- Theatrical release poster
- Directed by: Raghuram
- Produced by: Kolla Praveen Kolla Mahesh R K Hemanth Kumar
- Starring: Gurunandan
- Music by: V. Harikrishna
- Production company: Kolla Entertainments
- Release date: 22 March 2019;
- Country: India
- Language: Kannada

= Missing Boy =

Indian Kannada-language adventure drama film

Missing Boy is a 2019 Indian Kannada-language adventure drama film starring Gurunandan in the titular role. The film follows a missing boy from Hubbali.

== Cast ==
- Gurunandan as Nishchay Jagadish
- Rangayana Raghu as Lavakumar
- Archana Jayakrishnan
- Ravishankar Gowda
- Shobhraj
- Jai Jagadish
- Vijayalakshmi Singh
- Sumithra
- Yamuna Srinidhi
- Bhagirathi Kadam

== Production ==
Since the film begins in Europe, the first twenty minutes of the film are in English. Archana Jayakrishnan made her debut with this film.

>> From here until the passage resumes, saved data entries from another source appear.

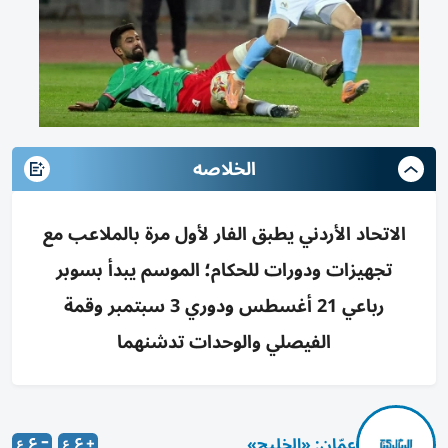
الخلاصه
الاتحاد الأردني يطبق الفار لأول مرة بالملاعب مع
تجهيزات ودورات للحكام؛ الموسم يبدأ بسوبر
رباعي 21 أغسطس ودوري 3 سبتمبر وقمة
الفيصلي والوحدات تدشنهما
عمّان: «الخليج»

The film was shot in New Zealand and Karnataka.

== Soundtrack ==
The songs are composed by V. Harikrishna.
- "Jopana" - Vaani Harikrishna, Vijay Prakash

== Reception ==
A critic from The Times of India wrote that "Missing Boy is a film for those who love their family dramas replete with emotions". A critic from Cinema Express wrote that "Overall, Missing Boy paints a realistic, poignant picture of a real-life story and is a film that will surely touch your heart". A critic from Bangalore Mirror wrote that "Missing Boy is a step in the right direction for Sandalwood". A critic from Deccan Chronicle wrote that "It stands out for its values which is the driving force than the only intent to find out about the missing parents".